Incremental hypoxia inside the growing tumor mass drives epigenetic drug resistance by activating non-genetic repair of anti-apoptotic DNA, which could be impaired by drug treatment. Hence, rescuing inter-tumor hypoxia by oxygen-generating microparticles may promote susceptibility to anti-tumor drugs. Moreover, a tumor-on-a-chip model a enables user-specified alternation of clinic-derived samples. This study utilized patient-derived glioblastoma tissue to generate cell spheroids with size variations in a 3D microchannel network chip (Glioblastoma chip). As the spheroid size increased, epigenetic drug resistance was promoted with inward hypoxia severance, as supported by the spheroid size-proportional expression of hypoxia-inducible factor-1a in the chip. Loading anti-hypoxia microparticles onto the spheroid surface significantly reduced drug resistance by silencing the expression of critical epigenetic factor, resulting in significantly decreased cell invasiveness. The results were confirmed in vitro using cell line and patient samples in the chip as well as chip implantation into a hypoxic hindlimb ischemia model in mice, which is an unprecedented approach in the field 1).

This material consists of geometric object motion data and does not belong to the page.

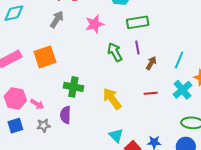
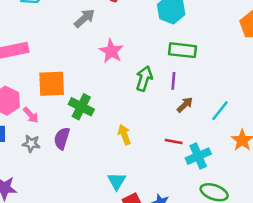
pink star: (95, 24) -> (111, 51), moved, turned 30
green arrow: (115, 52) -> (144, 79), turned 30
orange square: (45, 57) -> (52, 84), moved
cyan cross: (182, 90) -> (198, 156), moved
yellow arrow: (112, 99) -> (124, 135), size x0.7

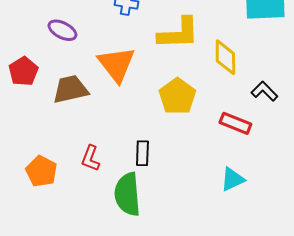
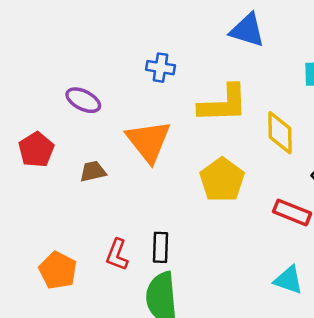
brown trapezoid: (70, 89) -> (93, 171), size x0.6
black rectangle: (142, 153) -> (160, 247), moved
cyan triangle: (232, 179) -> (288, 280), turned 44

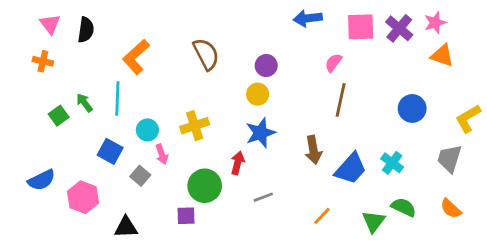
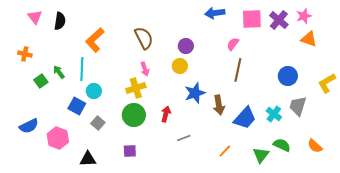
orange cross: (43, 61) -> (25, 54), moved
cyan circle: (147, 130) -> (94, 91), moved
blue star: (260, 133) -> (195, 93), moved
pink arrow: (162, 154) -> (145, 69), moved
gray trapezoid: (449, 159) -> (298, 106), moved
green circle: (205, 186) -> (134, 115), moved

Baek S, Yu SE, Deng YH, Lee YJ, Lee DG, Kim S, Yoon S, Kim HS, Park J, Lee CH, Lee JB, Kong HJ, Kang SG, Shin YM, Sung HJ. Quenching Epigenetic Drug Resistance Using Anti-hypoxic Microparticles in Glioblastoma Patient-derived Chips. Adv Healthc Mater. 2021 Dec 28:e2102226. doi: 10.1002/adhm.202102226. Epub ahead of print. PMID: 34963195.